Secure Boot is an operation booting mode which denies the execution of any software which is neither signed nor certified, assuring software integrity.

You can read the full Secure Boot story here.

Understanding model assertion

Using FDE and Secure Boot features in Ubuntu Core is as simple as selecting the right image to flash. Ubuntu Core does the rest for you on the booting process.

Although it is possible to build your own Ubuntu Core images, the easiest starting point for any user is to make use of pre-built images. Latest stable images can always be found here.

In either case, each image has an associated model assertion file, a text-based document that contains the fundamental definition of the image for a specific device. It describes what the system image includes and is signed by the brand account owning the device definition.

There are two key fields in the model assertion file related to FDE and Secure Boot:

  • grade: It indicates the overall degree of security of the image
  • storage-safety: It reflects the preferred mode of filesystem encryption

Grade and Storage-safety are tightly coupled, and their combination along with the platform’s HW TPM support, results in the following operation modes:

  • Encrypted: Filesystem gets encrypted on first boot.
  • Unencrypted: Filesystem is not encrypted.
  • Error output: The image doesn’t boot. An error message is generated.
  • Invalid: It’s not possible to generate an image with such combination.

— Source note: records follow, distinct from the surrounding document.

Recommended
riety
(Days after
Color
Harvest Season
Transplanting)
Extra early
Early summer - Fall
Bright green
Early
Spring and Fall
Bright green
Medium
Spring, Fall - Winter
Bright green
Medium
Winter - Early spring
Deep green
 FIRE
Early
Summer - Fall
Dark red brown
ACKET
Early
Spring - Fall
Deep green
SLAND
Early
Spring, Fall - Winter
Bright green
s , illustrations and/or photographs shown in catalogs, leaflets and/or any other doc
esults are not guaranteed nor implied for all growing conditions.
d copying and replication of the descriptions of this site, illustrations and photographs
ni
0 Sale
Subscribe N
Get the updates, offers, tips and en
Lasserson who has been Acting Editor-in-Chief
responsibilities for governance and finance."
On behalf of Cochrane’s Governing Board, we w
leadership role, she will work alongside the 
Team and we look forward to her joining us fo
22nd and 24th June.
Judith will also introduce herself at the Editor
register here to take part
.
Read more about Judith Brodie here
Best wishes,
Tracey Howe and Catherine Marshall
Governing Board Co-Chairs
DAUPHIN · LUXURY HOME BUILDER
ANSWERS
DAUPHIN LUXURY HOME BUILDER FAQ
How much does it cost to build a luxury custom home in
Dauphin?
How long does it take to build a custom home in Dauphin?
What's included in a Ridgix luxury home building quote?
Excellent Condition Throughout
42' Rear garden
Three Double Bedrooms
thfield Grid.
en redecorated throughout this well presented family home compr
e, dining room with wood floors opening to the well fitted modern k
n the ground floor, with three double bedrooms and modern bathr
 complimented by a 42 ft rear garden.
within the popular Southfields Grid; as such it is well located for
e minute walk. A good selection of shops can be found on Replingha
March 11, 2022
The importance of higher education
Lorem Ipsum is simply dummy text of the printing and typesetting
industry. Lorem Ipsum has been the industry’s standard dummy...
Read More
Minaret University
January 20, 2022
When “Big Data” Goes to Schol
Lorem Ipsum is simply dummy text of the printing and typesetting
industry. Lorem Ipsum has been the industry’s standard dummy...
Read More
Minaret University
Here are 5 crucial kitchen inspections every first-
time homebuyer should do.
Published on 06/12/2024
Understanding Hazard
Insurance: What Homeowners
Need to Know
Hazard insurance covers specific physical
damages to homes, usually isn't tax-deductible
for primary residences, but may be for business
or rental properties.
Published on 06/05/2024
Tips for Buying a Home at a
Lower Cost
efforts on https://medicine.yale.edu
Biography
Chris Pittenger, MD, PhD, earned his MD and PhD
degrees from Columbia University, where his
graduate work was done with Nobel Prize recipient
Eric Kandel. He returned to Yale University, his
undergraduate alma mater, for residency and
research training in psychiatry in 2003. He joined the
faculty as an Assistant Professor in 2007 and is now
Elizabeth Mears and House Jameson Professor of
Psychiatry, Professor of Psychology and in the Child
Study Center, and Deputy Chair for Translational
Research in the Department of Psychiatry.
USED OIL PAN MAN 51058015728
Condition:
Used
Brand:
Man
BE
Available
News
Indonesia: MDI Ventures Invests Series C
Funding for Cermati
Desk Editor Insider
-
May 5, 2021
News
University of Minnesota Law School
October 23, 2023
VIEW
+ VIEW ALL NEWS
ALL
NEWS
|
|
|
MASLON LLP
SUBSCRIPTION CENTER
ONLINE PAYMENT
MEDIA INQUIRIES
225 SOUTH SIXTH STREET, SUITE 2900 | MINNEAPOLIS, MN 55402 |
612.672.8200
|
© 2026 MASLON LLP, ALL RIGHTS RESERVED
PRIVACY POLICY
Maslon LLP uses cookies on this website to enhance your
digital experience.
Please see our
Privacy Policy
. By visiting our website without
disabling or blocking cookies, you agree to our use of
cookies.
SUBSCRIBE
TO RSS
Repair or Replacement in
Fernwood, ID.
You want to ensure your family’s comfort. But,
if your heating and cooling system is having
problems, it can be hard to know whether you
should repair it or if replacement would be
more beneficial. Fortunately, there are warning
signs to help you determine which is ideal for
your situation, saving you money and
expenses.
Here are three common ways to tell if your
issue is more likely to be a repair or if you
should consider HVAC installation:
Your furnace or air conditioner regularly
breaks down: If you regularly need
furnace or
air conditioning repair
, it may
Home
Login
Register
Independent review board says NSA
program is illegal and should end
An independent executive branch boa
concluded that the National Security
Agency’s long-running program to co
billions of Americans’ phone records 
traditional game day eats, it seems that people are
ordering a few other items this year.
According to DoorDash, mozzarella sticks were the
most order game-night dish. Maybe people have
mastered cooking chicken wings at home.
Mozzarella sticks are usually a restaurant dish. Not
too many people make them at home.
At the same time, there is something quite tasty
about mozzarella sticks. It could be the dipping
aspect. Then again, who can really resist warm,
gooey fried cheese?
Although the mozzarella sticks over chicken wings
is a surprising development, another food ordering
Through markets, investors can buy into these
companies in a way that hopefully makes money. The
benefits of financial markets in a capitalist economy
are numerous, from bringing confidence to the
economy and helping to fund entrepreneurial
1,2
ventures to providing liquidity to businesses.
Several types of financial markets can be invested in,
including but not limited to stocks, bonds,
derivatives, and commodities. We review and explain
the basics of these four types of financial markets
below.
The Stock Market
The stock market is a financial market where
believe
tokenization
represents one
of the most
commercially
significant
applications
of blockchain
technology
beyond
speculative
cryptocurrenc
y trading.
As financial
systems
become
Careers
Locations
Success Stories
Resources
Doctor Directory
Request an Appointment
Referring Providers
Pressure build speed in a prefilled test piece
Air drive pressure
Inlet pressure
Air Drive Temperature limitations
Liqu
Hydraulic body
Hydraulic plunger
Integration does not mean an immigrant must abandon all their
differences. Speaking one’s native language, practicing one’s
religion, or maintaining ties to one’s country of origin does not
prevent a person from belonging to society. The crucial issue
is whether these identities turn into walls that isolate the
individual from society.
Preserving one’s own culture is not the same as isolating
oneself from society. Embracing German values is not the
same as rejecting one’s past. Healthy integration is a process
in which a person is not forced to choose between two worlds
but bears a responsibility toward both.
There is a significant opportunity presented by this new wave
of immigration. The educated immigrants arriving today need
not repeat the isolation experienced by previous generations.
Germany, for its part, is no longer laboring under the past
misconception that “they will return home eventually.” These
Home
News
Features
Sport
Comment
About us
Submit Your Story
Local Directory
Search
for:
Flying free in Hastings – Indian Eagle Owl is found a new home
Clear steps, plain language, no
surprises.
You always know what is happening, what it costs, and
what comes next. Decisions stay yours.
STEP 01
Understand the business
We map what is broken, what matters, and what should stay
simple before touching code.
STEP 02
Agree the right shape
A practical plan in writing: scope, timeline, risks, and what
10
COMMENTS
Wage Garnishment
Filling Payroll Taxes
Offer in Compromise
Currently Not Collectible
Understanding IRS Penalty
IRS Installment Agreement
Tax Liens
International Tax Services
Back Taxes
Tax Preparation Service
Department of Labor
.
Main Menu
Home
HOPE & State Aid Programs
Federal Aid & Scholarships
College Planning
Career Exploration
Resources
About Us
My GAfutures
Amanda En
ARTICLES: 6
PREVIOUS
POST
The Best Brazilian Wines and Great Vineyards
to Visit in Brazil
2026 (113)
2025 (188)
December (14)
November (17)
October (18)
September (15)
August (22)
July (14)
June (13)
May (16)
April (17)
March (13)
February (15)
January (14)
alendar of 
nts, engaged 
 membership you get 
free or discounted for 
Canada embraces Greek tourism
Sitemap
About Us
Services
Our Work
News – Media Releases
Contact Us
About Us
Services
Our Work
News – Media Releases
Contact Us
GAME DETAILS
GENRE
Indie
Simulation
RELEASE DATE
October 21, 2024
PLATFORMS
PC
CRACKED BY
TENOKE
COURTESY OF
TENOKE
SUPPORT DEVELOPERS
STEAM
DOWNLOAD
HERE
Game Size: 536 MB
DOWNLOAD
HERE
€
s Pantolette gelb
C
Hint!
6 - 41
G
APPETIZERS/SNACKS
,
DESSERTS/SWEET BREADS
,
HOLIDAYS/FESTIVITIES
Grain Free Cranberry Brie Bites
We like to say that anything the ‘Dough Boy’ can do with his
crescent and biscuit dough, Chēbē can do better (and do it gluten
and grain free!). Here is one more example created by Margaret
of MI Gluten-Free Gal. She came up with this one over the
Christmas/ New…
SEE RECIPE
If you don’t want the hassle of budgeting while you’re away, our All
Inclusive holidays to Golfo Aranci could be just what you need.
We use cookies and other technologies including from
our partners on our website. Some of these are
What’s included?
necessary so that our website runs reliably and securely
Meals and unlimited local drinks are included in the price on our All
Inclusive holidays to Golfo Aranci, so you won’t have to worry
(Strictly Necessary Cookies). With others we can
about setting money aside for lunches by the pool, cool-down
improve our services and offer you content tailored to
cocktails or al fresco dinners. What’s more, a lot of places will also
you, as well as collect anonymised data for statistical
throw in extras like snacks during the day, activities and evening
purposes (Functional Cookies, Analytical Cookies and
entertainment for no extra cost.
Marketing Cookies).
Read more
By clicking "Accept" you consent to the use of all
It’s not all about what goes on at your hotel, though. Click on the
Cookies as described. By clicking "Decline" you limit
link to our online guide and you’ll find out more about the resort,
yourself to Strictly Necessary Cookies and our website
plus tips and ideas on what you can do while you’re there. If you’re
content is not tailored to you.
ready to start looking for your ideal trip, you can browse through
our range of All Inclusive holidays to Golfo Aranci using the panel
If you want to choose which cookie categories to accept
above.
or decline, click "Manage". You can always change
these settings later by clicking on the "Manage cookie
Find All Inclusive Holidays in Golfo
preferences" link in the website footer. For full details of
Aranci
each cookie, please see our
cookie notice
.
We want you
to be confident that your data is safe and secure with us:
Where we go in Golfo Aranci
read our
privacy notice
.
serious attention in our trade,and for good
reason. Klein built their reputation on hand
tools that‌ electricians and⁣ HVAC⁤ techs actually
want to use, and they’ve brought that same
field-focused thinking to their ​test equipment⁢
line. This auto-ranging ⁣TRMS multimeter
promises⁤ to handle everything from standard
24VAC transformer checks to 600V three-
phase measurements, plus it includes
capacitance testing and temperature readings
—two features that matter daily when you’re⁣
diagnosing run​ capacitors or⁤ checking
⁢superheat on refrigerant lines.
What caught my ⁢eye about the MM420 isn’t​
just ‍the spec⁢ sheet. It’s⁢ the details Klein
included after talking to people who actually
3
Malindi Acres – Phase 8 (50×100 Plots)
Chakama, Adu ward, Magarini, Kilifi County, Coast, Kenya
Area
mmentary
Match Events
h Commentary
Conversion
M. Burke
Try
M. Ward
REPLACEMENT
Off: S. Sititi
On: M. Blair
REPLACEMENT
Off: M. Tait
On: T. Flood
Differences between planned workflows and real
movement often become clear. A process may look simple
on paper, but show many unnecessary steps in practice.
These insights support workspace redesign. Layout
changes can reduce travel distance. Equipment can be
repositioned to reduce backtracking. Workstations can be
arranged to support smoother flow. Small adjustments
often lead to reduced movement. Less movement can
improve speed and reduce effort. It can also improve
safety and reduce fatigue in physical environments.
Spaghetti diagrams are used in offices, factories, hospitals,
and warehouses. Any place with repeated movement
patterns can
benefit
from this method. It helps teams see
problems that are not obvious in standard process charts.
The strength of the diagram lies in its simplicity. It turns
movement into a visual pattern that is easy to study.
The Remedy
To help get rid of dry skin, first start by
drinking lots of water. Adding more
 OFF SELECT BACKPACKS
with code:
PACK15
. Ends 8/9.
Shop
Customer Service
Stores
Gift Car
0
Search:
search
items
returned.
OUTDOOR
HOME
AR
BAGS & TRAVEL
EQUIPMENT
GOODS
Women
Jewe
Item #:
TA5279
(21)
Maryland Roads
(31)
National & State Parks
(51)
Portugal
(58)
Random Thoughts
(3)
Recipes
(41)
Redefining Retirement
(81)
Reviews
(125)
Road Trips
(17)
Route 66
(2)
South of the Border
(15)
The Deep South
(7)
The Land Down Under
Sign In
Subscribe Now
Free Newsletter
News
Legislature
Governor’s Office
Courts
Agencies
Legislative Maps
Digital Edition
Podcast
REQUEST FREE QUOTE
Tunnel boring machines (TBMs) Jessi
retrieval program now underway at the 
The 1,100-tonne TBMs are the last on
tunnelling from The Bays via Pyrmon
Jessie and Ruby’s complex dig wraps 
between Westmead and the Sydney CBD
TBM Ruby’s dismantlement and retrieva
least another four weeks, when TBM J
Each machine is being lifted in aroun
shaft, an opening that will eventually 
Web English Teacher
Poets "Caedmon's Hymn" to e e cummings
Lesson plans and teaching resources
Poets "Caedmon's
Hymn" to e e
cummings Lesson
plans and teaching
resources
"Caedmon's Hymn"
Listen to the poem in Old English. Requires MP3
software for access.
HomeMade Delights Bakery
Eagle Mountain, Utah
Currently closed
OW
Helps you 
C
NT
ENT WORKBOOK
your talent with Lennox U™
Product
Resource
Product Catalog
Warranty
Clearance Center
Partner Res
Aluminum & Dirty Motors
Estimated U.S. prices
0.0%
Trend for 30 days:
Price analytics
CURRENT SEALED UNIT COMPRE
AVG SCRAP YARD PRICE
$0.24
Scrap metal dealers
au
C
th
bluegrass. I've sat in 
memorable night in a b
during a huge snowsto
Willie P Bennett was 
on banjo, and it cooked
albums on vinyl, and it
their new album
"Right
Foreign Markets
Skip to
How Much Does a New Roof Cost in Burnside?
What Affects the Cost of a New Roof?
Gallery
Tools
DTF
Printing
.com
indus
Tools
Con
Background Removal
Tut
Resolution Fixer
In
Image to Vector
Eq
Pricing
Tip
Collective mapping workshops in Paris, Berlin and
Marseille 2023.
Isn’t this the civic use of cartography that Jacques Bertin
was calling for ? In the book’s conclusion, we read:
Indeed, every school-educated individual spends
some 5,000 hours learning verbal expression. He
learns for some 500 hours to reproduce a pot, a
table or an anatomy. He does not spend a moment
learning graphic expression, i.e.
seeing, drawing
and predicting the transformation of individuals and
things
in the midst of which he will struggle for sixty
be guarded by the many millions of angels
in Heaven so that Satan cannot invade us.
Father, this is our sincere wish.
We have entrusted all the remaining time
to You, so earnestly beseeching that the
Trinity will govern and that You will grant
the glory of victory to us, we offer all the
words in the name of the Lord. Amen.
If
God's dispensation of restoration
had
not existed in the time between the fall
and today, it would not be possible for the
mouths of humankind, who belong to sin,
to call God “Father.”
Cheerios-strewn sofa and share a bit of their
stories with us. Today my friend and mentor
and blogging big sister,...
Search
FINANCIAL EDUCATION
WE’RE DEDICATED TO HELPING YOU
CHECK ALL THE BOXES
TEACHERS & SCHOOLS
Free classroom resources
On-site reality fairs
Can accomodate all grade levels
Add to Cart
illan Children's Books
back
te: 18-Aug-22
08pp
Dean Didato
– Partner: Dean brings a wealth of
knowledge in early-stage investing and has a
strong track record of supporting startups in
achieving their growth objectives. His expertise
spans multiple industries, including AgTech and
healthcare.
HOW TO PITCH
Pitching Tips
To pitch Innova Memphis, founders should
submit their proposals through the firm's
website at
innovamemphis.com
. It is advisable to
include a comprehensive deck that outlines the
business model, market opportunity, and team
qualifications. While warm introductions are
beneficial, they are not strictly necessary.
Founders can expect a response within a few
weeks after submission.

Which are summarized in the following table:

More detailed information on image building and model assertion files can be found in the Ubuntu Core Documentation.

3. Selecting the image

As described in the previous section, using FDE and Secure Boot is just a matter of choosing the right image for your platform.

Prebuilt images

If you are using an standard platform with HW TPM support, such as an Intel NUC, you will probably want to use a prebuilt image, following the steps below:

  1. Download the latest image from here
  2. Download also the model assertion file and make sure the right combination of grade and storage-safety is set for your platform according to the previous table

Note: For Intel NUC platforms, the pre-built image [link to the download URL] enables FDE and Secure Boot by default. This can be checked in the model assertion file [line to the assertion file URL].

Custom images

If you are using your own board or if a custom self-built image is going to be used, it must be ensured that the combination of platform (HW TPM support) + grade + storage-safety, makes it possible to have FDE and Secure Boot support. The steps below must be followed:

  1. Check that your board has HW TPM support
  2. Generate a new model assertion file according to this instructions setting the appropriate grade and storage-safety options
"grade": "signed",
"storage-safety": "prefer-encrypted",
  1. Build your own image as described here

4. Flashing the image

Once you have selected the image, the process of flashing and first configuration of the board does not differ from the standard flashing process. Intel NUC flashing process can be found here.

And that’s it!

5. Wrapping up

Full Disk Encryption and Secure Boot are key features of Ubuntu Core. They don’t need to be specifically enabled on a configuration or on-boarding process, they are out-of-the-box features which will be applied if the combination of platform and image model assertion allows it.

In summary, security is no longer an option but a compulsory feature with Ubuntu Core when hardware TPM is available on the platform, making the process as simple as installing the image on the device.